Avec COCKPIT, présenté dimanche au programme de Play 2 à l’Atrium des Grands Ballets, la question de l’habitation de l’espace revient d’une autre manière.
Une structure s’impose au centre de l’Atrium, plaçant le public face à elle plutôt qu’autour d’elle. Sa forme m’a immédiatement évoqué une araignée. Lorsque Jenn Mong apparaît derrière celle-ci et commence à l’activer, ses gestes répétitifs, précis, parfois presque dansants, me font d’abord me demander : joue-t-elle avec l’araignée? La frontalité rend cette relation difficile à saisir; j’aurais aimé pouvoir circuler autour de la structure pour mieux comprendre ce qui se joue entre le corps et la machine.
C’est en comprenant que Mong manipule cette interface comme elle jouerait du piano que la pièce a véritablement pris son sens pour moi. Trevor Van de Velde assure la composition sonore et les différents set-ups de la structure, tandis que Mong l’interprète avec les codes d’une pianiste classique : précision, répétition, écoute et maîtrise du geste.
I am the machine. Human machine, machine human. Une prothèse.
Il y a quelque chose de très mécanique dans les mouvements de Mong, qui évoque à la fois l’ère industrielle et une forme de danse. C’est peut-être là que COCKPIT ouvre son potentiel le plus intéressant, dans la possibilité de penser cette structure non seulement comme un instrument à jouer, mais comme un objet à habiter physiquement.
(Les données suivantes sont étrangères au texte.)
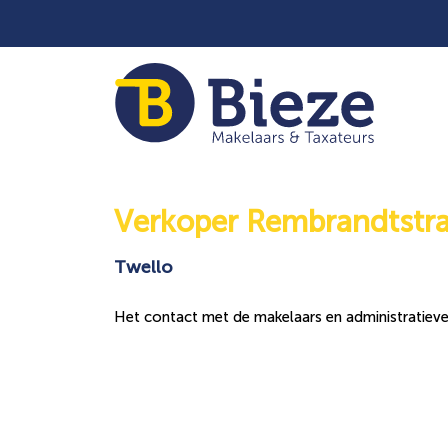
Verkoper Rembrandtstra
Twello
Het contact met de makelaars en administratieve o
Le corps devient lui-même une interface entre l’humain et la machine, dans une relation où il devient progressivement difficile de savoir qui active qui.
Cette logique de réciprocité aurait, à mon sens, pu se prolonger davantage dans l’espace. La circularité qui existe dans le dialogue entre Mong, la structure et la composition sonore reste principalement contenue dans une relation frontale avec le public, malgré la spatialisation stéréo de la salle. Une disposition permettant de circuler autour de la structure aurait pu rendre cette relation plus tangible, tout en accentuant le potentiel chorégraphique de l’instrument.
Cette dimension m’a donné envie d’imaginer ce que pourrait devenir cet instrument dans un contexte encore plus chorégraphique. Que se passerait-il si l’interface était pensée non seulement comme un piano augmenté, mais comme un partenaire de mouvement? J’aurais aimé voir cette « araignée » devenir moins un objet à regarder qu’un espace autour duquel le corps, le son et la machine peuvent continuellement se réorganiser.